Fellows Friday with Viraj Puri

New York restaurants and grocers scramble to get their hands on fresh, local produce. So what could be better than veggies grown right in the city? On a rooftop in Brooklyn, Viraj Puri runs Gotham Greens, a hydroponic greenhouse that cultivates delicious, fresh produce — using a fraction of the water and space needed for conventional agriculture.

Are you a multidisciplinary mold-breaker?
TED2012 Fellowship applications are now open! Apply here.

Interactive Fellows Friday Feature:

Join the conversation by answering Fellows’ weekly questions via Facebook. This week, Viraj asks:

What is most important to you when making your food choices at the grocery store? (Local, organic, free trade, price, pesticide use, etc.)

Starting Saturday, click here to respond!

Tell us about your newest entrepreneurial endeavor, Gotham Greens.

Gotham Greens was created in 2008 with a mission of providing New Yorkers with local, sustainable, premium quality produce year round. We grow everything, from seed to harvest, here in our 15,000 square foot hydroponic rooftop greenhouse.

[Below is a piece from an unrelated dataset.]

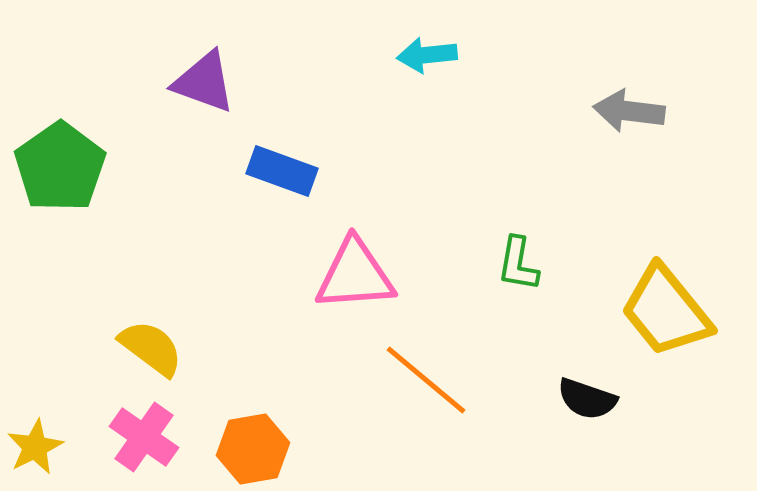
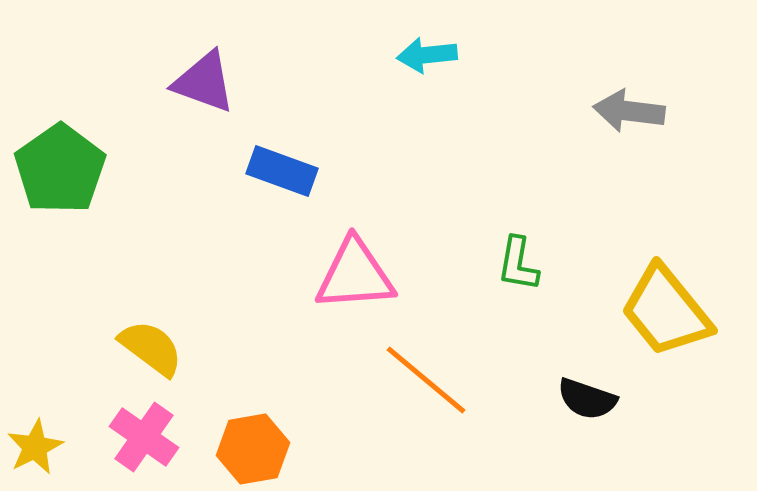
green pentagon: moved 2 px down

There are a number of ways to farm responsibly and sustainably. Our methods have been selected based on our unique geographic location. We’re in an urban area with a dearth of arable land. But a largely underused resource that does exist is rooftop space. There are plenty of large, unshaded, unused rooftops in this city that may be well suited to some form of urban agriculture

We’ve selected Controlled Environment Agriculture — a combination of horticultural and engineering techniques — that lends itself well to the built environment.  We grow our crops hydroponically without using soil. Plants don’t require soil, per se.  They require sunlight, oxygen, CO2, water and nutrients. We provide all those things to the plants in the greenhouse, as well as add nutrients to the water, and everything the plant needs comes from that water.

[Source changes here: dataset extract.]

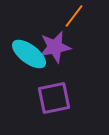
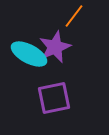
purple star: rotated 12 degrees counterclockwise
cyan ellipse: rotated 9 degrees counterclockwise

Hydroponics is well suited for a rooftop: you don’t have to haul a lot of dirt up there, or compost, or constantly have to change your soil. And it uses about one-tenth the water of conventional agriculture. Hydroponics is very lightweight and modular.

Hydroponic farming is also very space efficient: our greenhouse can produce about 20 times what you could produce on land in the same amount of space.

Gotham Greens greenhouse facility in Brooklyn, NY.Is it merely space efficiency that accounts for such drastically higher yields?

The space efficiency is a large part of it. But also, Controlled Environment Agriculture, as the name implies, allows us to control the environment in here as much as possible to create the optimal growing conditions for the plants. This allows for very high productivity and efficiency.

We have sensors all over the greenhouse, measuring temperature, light, humidity, CO2, oxygen … different things like that. A central computer control system adjusts the greenhouse based on the readings from the sensors. If it’s too hot, for example, vents and fans are deployed. If it’s too sunny, a shade curtain opens. When it rains the roof vents are instructed to close automatically.

With all this high-tech equipment, and all the energy it requires, is this really an economically viable project?

We believe so. The demand for our produce has been off the charts. Currently our products are available at retail stores in New York City: Whole Foods, D’Agostino, Eataly, and Fresh Direct, and soon at a number of restaurants across the city. We can’t even meet the demand, which is a nice problem to have.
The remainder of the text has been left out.